“Aussie, where were you? Did you run through the frozen stream? Don’t deny it, just feel those hairs. They’re full of frozen water and mud, your chest is turning into an icicle!”

“Who cares? I was chasing deer and it ran across the water!”

“Aussie, you’re crazy. Do you know how icy that water is?”

“Of course, I know, I’m the one who ran through it. Who cares? When I chase deer, I’d go through hell. Have you ever smelled a deer? It’s the best smell in the world: warm, thick, sour milk, oil, and urine. Man, what a milkshake!”

“Aussie, you have to let some of that stuff go, otherwise how will the light shine in?”

“What light?”

“You know what light. The light of not-knowing.”

“Does it have a smell?”

“It’s the transparency all around us, the air, the space, the emptiness.”

“Does it smell better than sour milk and urine?”

“I’m not sure it has a smell, Aussie.”

“Then I’m not interested.”

“Aussie, you got to let go of your attachments.”

“My attachments are what make life worth living!”

“I also feel bad for that deer, Auss. It’s March with lots of snow on the ground. We’ve had a late winter, and this is the time when deer really starve. That’s probably why that deer was so close to the road, it was looking for something to eat. I’m sure it wasn’t particularly strong when it ran.”

“Fooled me.”

“The cold temperatures and snow have extended the winter famine for them, they’re not at their best. And look at you!”

“I’m looking, I’m looking.”

“You’re well-fed and warm, you don’t worry where your next green meal is coming from.”

“I hate greens.”

“You’re at the peak of your powers, Aussie, and they’re not. It’s not an even contest.”

“That makes it more fun!”

“Oh, Aussie.”

“Oh, Eve. Besides, why are you always going on and on about this sad thing and that sad thing? The poor trees sagging under the weight of the ice and the winds. The deer starving in winter—boohoo!  Why can’t you just sit back, or stand back, and enjoy life? Go chase some deer.”

“I do enjoy my life, Aussie, but it’s important not to lose connection with the grit, you know what I mean?”

“I have grit in my life.”

“Like what, Aussie?”

“Every time you say Stay! and won’t take me with you.”

“That’s grit?”

“Of course, that’s gritty. How about when you do take me in the car but leave me there when you go into a store? Stay! Worst word in dog language.”

“I take you to the farmers co-op where they sell dog supplies, don’t I? I say: Come on, Aussie, let’s go shop-ping.

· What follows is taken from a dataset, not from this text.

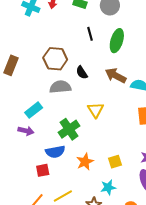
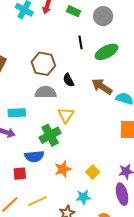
green ellipse: (117, 41) -> (106, 52), turned 40
cyan rectangle: (34, 110) -> (17, 113), turned 30
yellow triangle: (96, 110) -> (66, 115), moved
yellow square: (115, 162) -> (93, 172), turned -32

“Shop-ping! My favorite thing after eating, chasing deer, and mauling Henry! And yes, when you don’t take me shop-ping life gets gritty.”

“Oh Aussie. If you saw the hungry dogs in Bahia, you’d know a little more about gritty.”

“They didn’t go shop-ping in the dog stores?”

“They sniffed around the garbage, Auss.”

“I love rummaging around the Kings’ compost next door.”

“In Bahia people are too hungry to throw out much food, Auss. The dogs lie down a lot on the hot pavement.”

“Like me! I love to doze off under the sun.”

“Not quite like you, Aussie.”

“Do they have friends to play with?”

“There are other skinny dogs around, but they’ll fight over every scrap of food they find.”

“Just like me and Henry. I kill him the minute he makes a move towards my food bowl.”

“You don’t understand, Aussie. Not like you and Henry at all. You can’t see beyond your own life so you’re making crazy comparisons. You know what this reminds me of?”

“Do I have to listen?”

“When my mother came to the United States, sometimes people asked her how the war years were for her where she grew up. At first, she tried to tell them of the hunger she went through, of the starvation in the Theresienstadt concentration camp, even of how she was so sick there they removed a tooth without anesthesia. Do you know what her American friends said to that?”

“Did they say they were sorry?”

“If only, Aussie. What they said was: We know just what you mean. Here we couldn’t get chocolate, we couldn’t get sugar, and not enough coffee. After that she never said another word to them about what she went through.”


“Because what they meant by grit and what she meant by grit were entirely different, Aussie. It’s hard to understand that without some kind of direct connection, if not experience.”

“Watch me murderize another squirrel, you’ll see grit then.”